According to Oberlo.com, an educational website aimed to help out small businesses, reported the number of small businesses in the United States reached over 31.7 million in 2020, which makes up about 99.9 percent of U.S. businesses.

One local small business used their mandatory stay-at-home order to their advantage to slow down their fast growing business. Eduardo and Danielle Gonzalez, two California State University, East Bay alumnus, quit both their jobs and started their business, LemonAd Media, in the beginning of 2019.

Their business is a digital content company that specializes in visual storytelling for other small businesses, lifestyle brands, and local restaurants.
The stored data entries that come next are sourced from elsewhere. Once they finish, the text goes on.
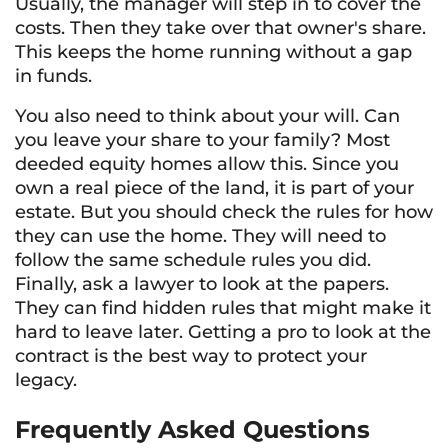
Usually, the manager will step in to cover the
costs. Then they take over that owner's share.
This keeps the home running without a gap
in funds.
You also need to think about your will. Can
you leave your share to your family? Most
deeded equity homes allow this. Since you
own a real piece of the land, it is part of your
estate. But you should check the rules for how
they can use the home. They will need to
follow the same schedule rules you did.
Finally, ask a lawyer to look at the papers.
They can find hidden rules that might make it
hard to leave later. Getting a pro to look at the
contract is the best way to protect your
legacy.
Frequently Asked Questions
For the year leading up to the 2020 shutdown, their business was thriving in their industry. Being booked constantly was even starting to catch up with them.

“We were taking clients non-stop,” Danielle Gonzalezes said in an interview. “Back before the pandemic hit the economy was flourishing, I mean people had money to spend and they wanted to spend it on good quality content.”

The first few months of the pandemic, the Gonzalezes finally had time to slow down and reevaluate their business. Then the reality hit that the pandemic wasn’t going to be ending quickly and desperation set in.

LemonAd started taking clients again in the fall of 2020 with strict social distancing guidelines in place. Since reopening, their business has seen growth in revenue since opening again and are no longer in their previous financial situation.

22 million Americans lost their jobs within the first few months of the COVID-19 pandemic, according to CNBC. The unemployment rate reached more than 14 percent by April 2020. Today, the unemployment rate decreased to about six percent which is still double of what the rate was in Jan. 2020.

One CSUEB student was one of those who lost their job, only in her case, she lost all three of her jobs. As a full-time student, Maggie Del Grande was constantly busy with work and school before the pandemic hit. With no source of income and new free time, she picked up an old hobby of tie-dying clothes and people took notice.

Midway through 2020, Del Grande started selling the clothes she was dying on her website, ColorMeMags.com, as a way to make money and found out she had a real desire for running a small business.

“My goal is to hopefully make this business of mine a full-time thing so that by the time I graduate in May I don’t have to go looking for a job.” Del Grande said in an interview. “I love to work and finding a new job right now seems nearly impossible with everything going on, so to be able to work for myself is a dream come true.”

California lifted it’s stay-at-home order on Jan. 25 which allows restaurants in some counties to reopen for outdoor dining even though a majority of California counties are under a Tier 1 risk level.